這些天你出現在 Dave Matthews 的 ATO 唱片公司。你們的關係怎麼樣?他看起來很冷淡,你卻有點緊張…
永遠不要低估我的短小;我可能真的精力充沛,很有攻擊性,但他是個大個子,大個子的人往往覺得我很有趣,因為他們沒有受到特別的威脅。他們會說,“看那個,她太可愛了,只是叫個不停!”事情就是這樣的。

回到上面的材料感覺如何流亡為了重新發布?
現在收聽我的汽車收音機上的內容 [出現“七面紗之舞”]。我需要重新學習所有這些東西。我不知道我是否也會以同樣的方式出現,但當我聽這張唱片時,我能感覺到那種氛圍籠罩著我——我能感覺到我當時的處境。那時我的生活是如此簡單。我就是活在這種狀態……這不是一種特別快樂的狀態,而是一種憤怒、操蛋、與世隔絕的狀態。我沒有涉足這個世界。我幾乎無法到達雜貨店。所以這對我來說是一個挑戰——回到那個單一的觀點。
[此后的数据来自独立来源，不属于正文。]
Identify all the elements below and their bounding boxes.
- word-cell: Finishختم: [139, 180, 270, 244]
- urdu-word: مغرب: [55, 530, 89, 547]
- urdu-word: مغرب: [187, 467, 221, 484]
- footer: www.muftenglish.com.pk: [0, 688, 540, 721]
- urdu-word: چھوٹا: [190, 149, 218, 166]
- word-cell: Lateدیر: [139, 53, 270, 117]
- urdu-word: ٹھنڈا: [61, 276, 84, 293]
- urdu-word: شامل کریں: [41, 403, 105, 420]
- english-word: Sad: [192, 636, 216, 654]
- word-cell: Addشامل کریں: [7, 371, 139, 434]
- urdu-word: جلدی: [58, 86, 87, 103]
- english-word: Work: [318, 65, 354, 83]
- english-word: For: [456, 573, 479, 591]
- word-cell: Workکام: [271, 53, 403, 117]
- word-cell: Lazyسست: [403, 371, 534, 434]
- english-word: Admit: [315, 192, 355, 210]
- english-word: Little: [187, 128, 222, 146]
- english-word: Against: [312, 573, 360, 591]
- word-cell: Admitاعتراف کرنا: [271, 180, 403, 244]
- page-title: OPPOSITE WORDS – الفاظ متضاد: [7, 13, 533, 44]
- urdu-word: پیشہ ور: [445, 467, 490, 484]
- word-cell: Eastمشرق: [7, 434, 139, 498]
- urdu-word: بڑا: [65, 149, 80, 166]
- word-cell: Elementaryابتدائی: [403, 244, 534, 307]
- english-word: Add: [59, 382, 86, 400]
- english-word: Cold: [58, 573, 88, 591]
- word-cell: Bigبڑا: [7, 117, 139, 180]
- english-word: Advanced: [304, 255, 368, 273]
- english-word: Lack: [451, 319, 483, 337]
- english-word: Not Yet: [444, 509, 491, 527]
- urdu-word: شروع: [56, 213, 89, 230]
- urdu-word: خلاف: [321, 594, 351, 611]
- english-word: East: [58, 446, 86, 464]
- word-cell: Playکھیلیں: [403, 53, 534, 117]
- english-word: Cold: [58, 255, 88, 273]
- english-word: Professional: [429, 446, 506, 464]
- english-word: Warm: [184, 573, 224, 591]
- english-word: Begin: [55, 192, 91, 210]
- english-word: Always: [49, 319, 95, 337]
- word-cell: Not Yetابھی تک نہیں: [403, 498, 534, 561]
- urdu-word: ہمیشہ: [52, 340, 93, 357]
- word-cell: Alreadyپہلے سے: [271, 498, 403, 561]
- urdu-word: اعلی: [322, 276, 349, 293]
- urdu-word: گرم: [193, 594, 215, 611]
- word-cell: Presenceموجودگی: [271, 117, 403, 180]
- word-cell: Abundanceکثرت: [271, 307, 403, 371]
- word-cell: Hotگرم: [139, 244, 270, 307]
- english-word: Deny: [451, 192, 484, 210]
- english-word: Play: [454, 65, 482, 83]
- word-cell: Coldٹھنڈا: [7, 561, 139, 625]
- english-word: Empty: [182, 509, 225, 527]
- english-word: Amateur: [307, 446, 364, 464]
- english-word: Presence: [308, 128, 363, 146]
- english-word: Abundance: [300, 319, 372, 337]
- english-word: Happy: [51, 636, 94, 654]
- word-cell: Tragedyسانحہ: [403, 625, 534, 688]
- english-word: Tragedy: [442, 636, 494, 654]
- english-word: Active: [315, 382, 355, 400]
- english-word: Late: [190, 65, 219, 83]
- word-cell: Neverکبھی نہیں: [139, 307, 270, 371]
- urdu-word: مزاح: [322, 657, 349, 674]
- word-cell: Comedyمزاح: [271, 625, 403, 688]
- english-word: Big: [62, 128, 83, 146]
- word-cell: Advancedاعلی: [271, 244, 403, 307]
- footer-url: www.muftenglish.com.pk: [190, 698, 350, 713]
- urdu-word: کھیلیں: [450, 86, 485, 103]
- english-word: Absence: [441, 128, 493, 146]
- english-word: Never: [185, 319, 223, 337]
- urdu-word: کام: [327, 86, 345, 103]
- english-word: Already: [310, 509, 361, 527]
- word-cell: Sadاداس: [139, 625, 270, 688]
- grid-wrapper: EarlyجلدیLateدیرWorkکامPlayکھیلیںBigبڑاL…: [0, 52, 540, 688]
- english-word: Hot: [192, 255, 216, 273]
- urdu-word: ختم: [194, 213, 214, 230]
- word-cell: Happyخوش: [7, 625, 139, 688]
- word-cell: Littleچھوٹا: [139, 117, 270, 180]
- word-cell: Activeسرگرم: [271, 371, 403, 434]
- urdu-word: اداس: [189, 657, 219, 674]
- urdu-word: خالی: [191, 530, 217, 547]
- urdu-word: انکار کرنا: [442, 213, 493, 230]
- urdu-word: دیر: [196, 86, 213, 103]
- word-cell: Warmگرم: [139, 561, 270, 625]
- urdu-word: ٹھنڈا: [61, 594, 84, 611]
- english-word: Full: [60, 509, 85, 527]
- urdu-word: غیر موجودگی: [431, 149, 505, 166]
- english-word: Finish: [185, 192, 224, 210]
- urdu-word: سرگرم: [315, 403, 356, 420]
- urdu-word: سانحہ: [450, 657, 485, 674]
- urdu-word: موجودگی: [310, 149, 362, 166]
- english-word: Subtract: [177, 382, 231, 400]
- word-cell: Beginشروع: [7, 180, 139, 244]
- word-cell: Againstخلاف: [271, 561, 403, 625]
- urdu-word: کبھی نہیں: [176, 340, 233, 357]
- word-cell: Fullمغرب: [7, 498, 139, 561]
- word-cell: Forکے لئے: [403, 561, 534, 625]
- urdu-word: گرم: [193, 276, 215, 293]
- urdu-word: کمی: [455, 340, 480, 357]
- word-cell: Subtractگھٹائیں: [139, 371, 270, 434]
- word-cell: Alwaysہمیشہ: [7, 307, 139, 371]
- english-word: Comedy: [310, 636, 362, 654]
在紀錄片中,約翰·庫薩克說他將你視為「被壓抑者的憤怒」。你在錄製唱片時有過這樣的感覺嗎?
我曾經這樣做過,現在仍然偶爾這樣做,儘管現在情況大不相同了。當時我表面上沸騰了。我就像一盆滾燙的油,如果可以的話,隨時準備燙傷,因為我幾乎花了我的青春歲月,試圖在預科生的意義上成為每個人的完美,然後放棄了這一點,一路走向黑暗面。我拒絕了我以前認識的一切和所有人。現在我對最隨機的事情感到生氣。我有這種下意識的女權主義,它以我甚至不理解的方式表現出來——這太操蛋了!

怎麼樣?
嗯,我當時坐在洛杉磯一家餐廳的餐桌上,那是一家不錯的餐廳,我對歐巴馬和希拉蕊的整件事做出了一種非常奇怪的反應。我認為歐巴馬太棒了,我希望他能成為總統,而她能成為副總統,但我投票給了希拉里,我覺得那些歐巴馬支持者真的太他媽咄咄逼人了,把她撕成碎片。我當時想,「你知道嗎?她做的事情比你多得多!就好像他們正在撕碎的是我。我一生中感受到的所有性別偏見。然後我就變成了這個連我自己都不認識的人。有人說,「嗯,我媽媽參與了黛安范斯坦的競選活動,所以我想我有資格說…」我做了這件事,我喜歡在他臉上豎起大拇指,就像「太棒了!整桌人都鴉雀無聲。這太不成熟和奇怪了。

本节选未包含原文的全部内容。